### [Task item]
Scan the records for "sono". Show the matching lines.

[Opening Extracted material section]

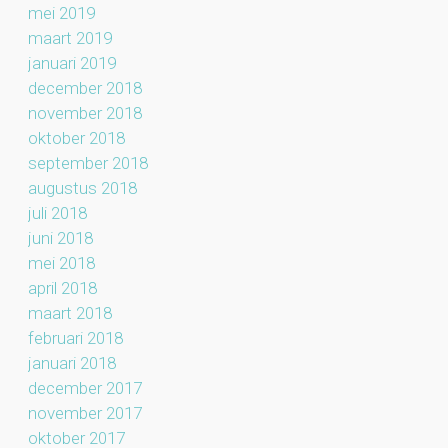
mei 2019
maart 2019
januari 2019
december 2018
november 2018
oktober 2018
september 2018
augustus 2018
juli 2018
juni 2018
mei 2018
april 2018
maart 2018
februari 2018
januari 2018
december 2017
november 2017
oktober 2017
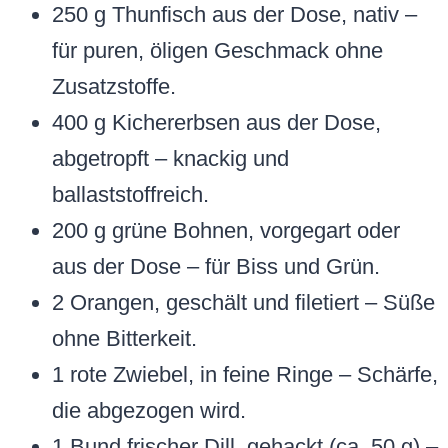
250 g Thunfisch aus der Dose, nativ –
für puren, öligen Geschmack ohne
Zusatzstoffe.
400 g Kichererbsen aus der Dose,
abgetropft – knackig und
ballaststoffreich.
200 g grüne Bohnen, vorgegart oder
aus der Dose – für Biss und Grün.
2 Orangen, geschält und filetiert – Süße
ohne Bitterkeit.
1 rote Zwiebel, in feine Ringe – Schärfe,
die abgezogen wird.
1 Bund frischer Dill, gehackt (ca. 50 g) –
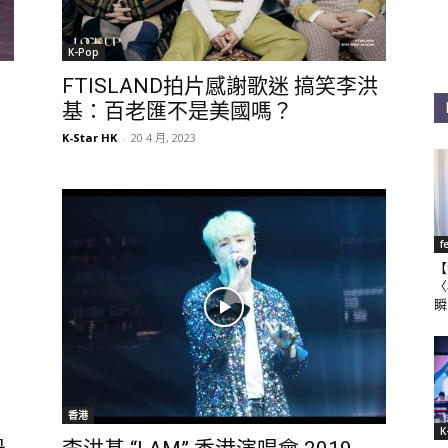
K-Pop
FTISLAND拍片感謝歌迷 搞笑李洪
基：百老匯不是美國嗎？
K-Star HK
-
20 4 月, 2023
f
【
〈
瞬
香港
K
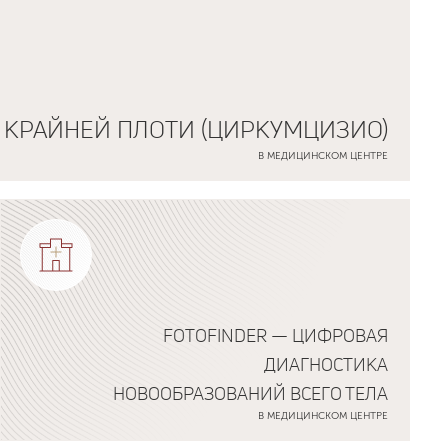
 КРАЙНЕЙ ПЛОТИ (ЦИРКУМЦИЗИО)
В МЕДИЦИНСКОМ ЦЕНТРЕ
FOTOFINDER — ЦИФРОВАЯ
ДИАГНОСТИКА
НОВООБРАЗОВАНИЙ ВСЕГО ТЕЛА
В МЕДИЦИНСКОМ ЦЕНТРЕ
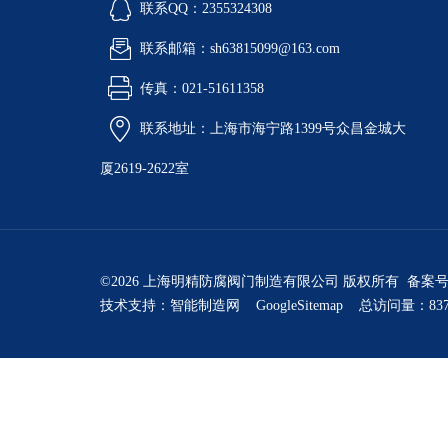
联系QQ：2355324308
联系邮箱：sh63815099@163.com
传真：021-51611358
联系地址：上海市海宁路1399号众昌金城大
厦2619-2622室
©2026 上海明精防腐阀门制造有限公司 版权所有 备案
技术支持：
智能制造网
GoogleSitemap
总访问量：837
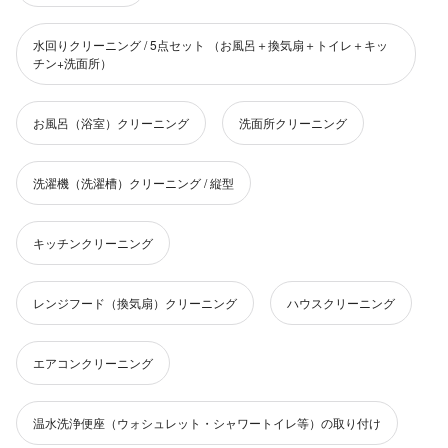
水回りクリーニング / 5点セット （お風呂＋換気扇＋トイレ＋キッ
チン+洗面所）
お風呂（浴室）クリーニング
洗面所クリーニング
洗濯機（洗濯槽）クリーニング / 縦型
キッチンクリーニング
レンジフード（換気扇）クリーニング
ハウスクリーニング
エアコンクリーニング
温水洗浄便座（ウォシュレット・シャワートイレ等）の取り付け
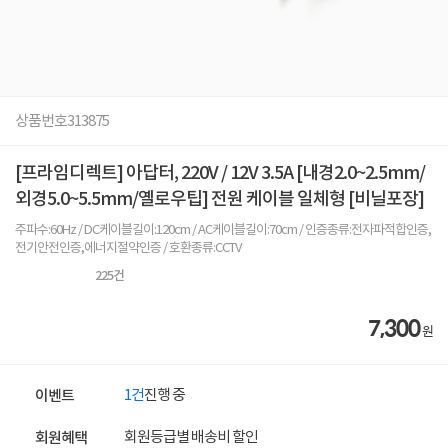
상품번호
313875
[프라임디렉트] 아답터, 220V / 12V 3.5A [내경2.0~2.5mm/
외경5.0~5.5mm/옐로우팁] 전원 케이블 일체형 [비닐포장]
주파수:60Hz / DC케이블길이:120cm / AC케이블길이:70cm / 인증종류:전자파적합인증,
전기안전인증,에너지절약인증 / 호환종류:CCTV
225
건
7,300
원
1건
진행 중
이벤트
회원등급별 배송비 할인
회원혜택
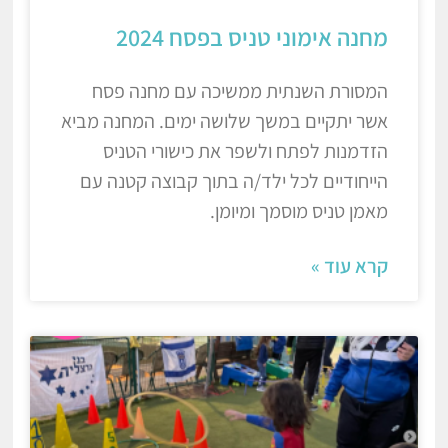
מחנה אימוני טניס בפסח 2024
המסורת השנתית ממשיכה עם מחנה פסח
אשר יתקיים במשך שלושה ימים. המחנה מביא
הזדמנות לפתח ולשפר את כישורי הטניס
הייחודיים לכל ילד/ה בתוך קבוצה קטנה עם
מאמן טניס מוסמך ומיומן.
קרא עוד »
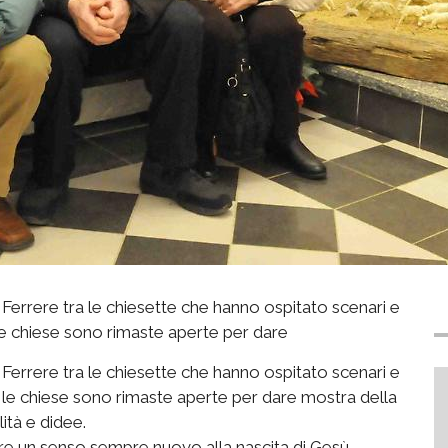
di Ferrere tra le chiesette che hanno ospitato scenari e
e le chiese sono rimaste aperte per dare
di Ferrere tra le chiesette che hanno ospitato scenari e
 le chiese sono rimaste aperte per dare mostra della
tà e didee.
are un senso sempre nuovo alla nascita di Gesù,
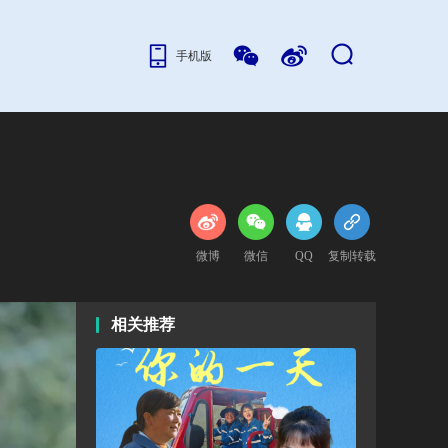
手机版
微博
微信
QQ
复制转载
相关推荐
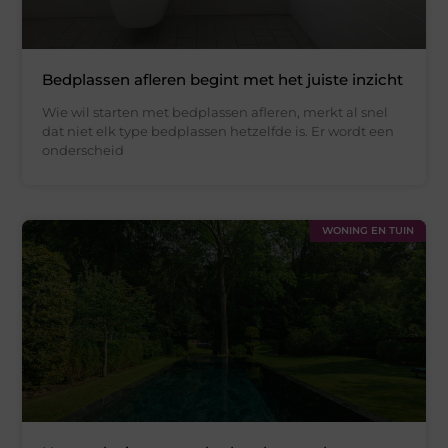
Bedplassen afleren begint met het juiste inzicht
Wie wil starten met bedplassen afleren, merkt al snel
dat niet elk type bedplassen hetzelfde is. Er wordt een
onderscheid
WONING EN TUIN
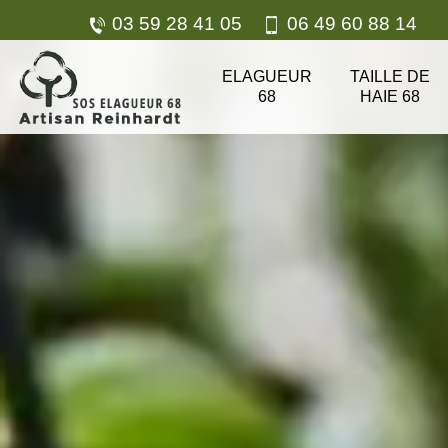
03 59 28 41 05
06 49 60 88 14
ELAGUEUR
TAILLE DE
68
HAIE 68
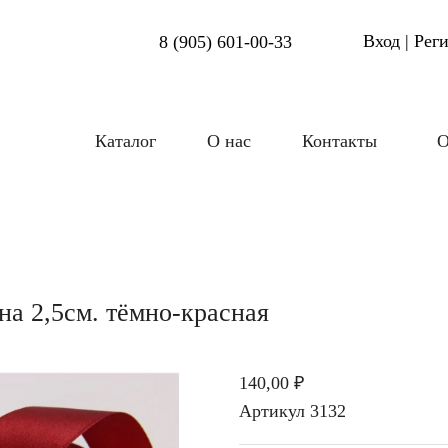
Вход | Рег
8 (905) 601-00-33
Каталог
О нас
Контакты
О
на 2,5см. тёмно-красная
140,00 ₽
Артикул
3132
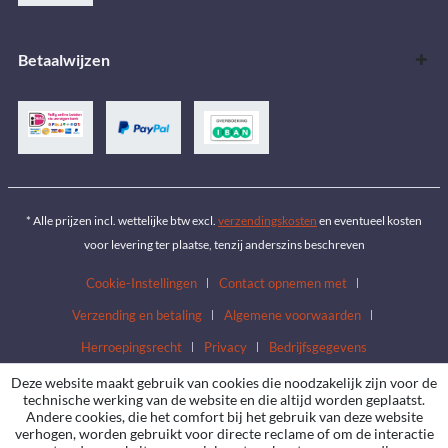
Betaalwijzen
* Alle prijzen incl. wettelijke btw excl.
verzendingskosten
en eventueel kosten
voor levering ter plaatse, tenzij anderszins beschreven
Cookie-Instellingen
Contact opnemen met
Verzending en betaling
Algemene voorwaarden
Herroepingsrecht
Privacy
Bedrijfsgegevens
Deze website maakt gebruik van cookies die noodzakelijk zijn voor de
technische werking van de website en die altijd worden geplaatst.
Andere cookies, die het comfort bij het gebruik van deze website
verhogen, worden gebruikt voor directe reclame of om de interactie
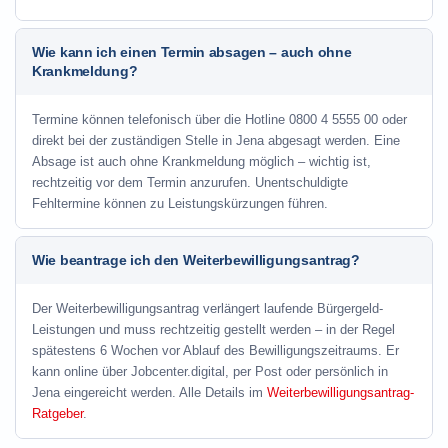
Wie kann ich einen Termin absagen – auch ohne
Krankmeldung?
Termine können telefonisch über die Hotline
0800 4 5555 00
oder
direkt bei der zuständigen Stelle in Jena abgesagt werden. Eine
Absage ist auch ohne Krankmeldung möglich – wichtig ist,
rechtzeitig vor dem Termin anzurufen. Unentschuldigte
Fehltermine können zu Leistungskürzungen führen.
Wie beantrage ich den Weiterbewilligungsantrag?
Der Weiterbewilligungsantrag verlängert laufende Bürgergeld-
Leistungen und muss rechtzeitig gestellt werden – in der Regel
spätestens 6 Wochen vor Ablauf des Bewilligungszeitraums. Er
kann online über Jobcenter.digital, per Post oder persönlich in
Jena eingereicht werden. Alle Details im
Weiterbewilligungsantrag-
Ratgeber
.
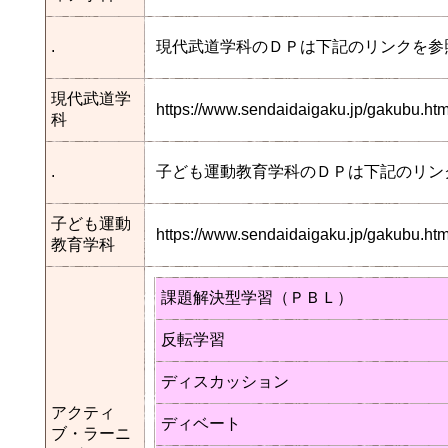
.
現代武道学科のＤＰは下記のリンクを参
現代武道学
https://www.sendaidaigaku.jp/gakubu.
科
.
子ども運動教育学科のＤＰは下記のリン
子ども運動
https://www.sendaidaigaku.jp/gakubu.
教育学科
課題解決型学習（ＰＢＬ）
反転学習
ディスカッション
アクティ
ディベート
ブ・ラーニ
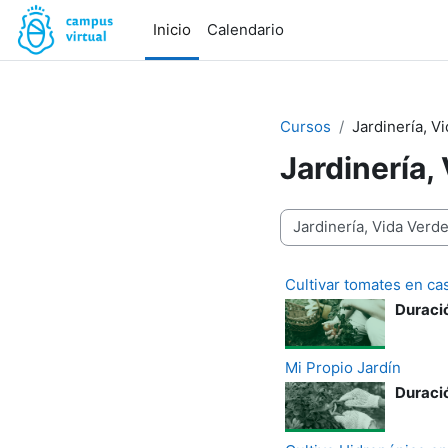
Salta al contenido principal
Inicio
Calendario
Cursos
Jardinería, V
Jardinería,
Categorías del curso
Cultivar tomates en ca
Duració
Mi Propio Jardín
Duració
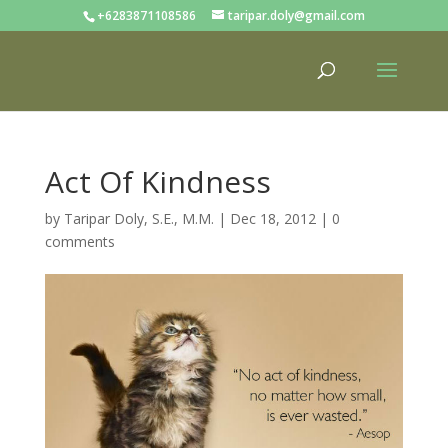
+6283871108586
taripar.doly@gmail.com
Act Of Kindness
by
Taripar Doly, S.E., M.M.
|
Dec 18, 2012
|
0
comments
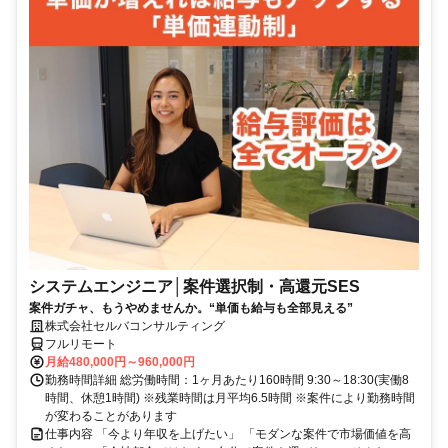
システムエンジニア│案件選択制・高還元SES
案件ガチャ、もうやめませんか。“単価も給与も全部見える”
株式会社セルバコンサルティング
フルリモート
月給480,000円～960,000円
勤務時間詳細 総労働時間：1ヶ月あたり160時間 9:30～18:30(実働8
時間、休憩1時間) ※残業時間は月平均6.5時間 ※案件により勤務時間
が変わることがあります
仕事内容 「今より年収を上げたい」 「モダンな案件で市場価値を高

[Closing Extracted material section]

### [Response to the exercise]
e le chiese sono rimaste aperte per dare
 le chiese sono rimaste aperte per dare mostra della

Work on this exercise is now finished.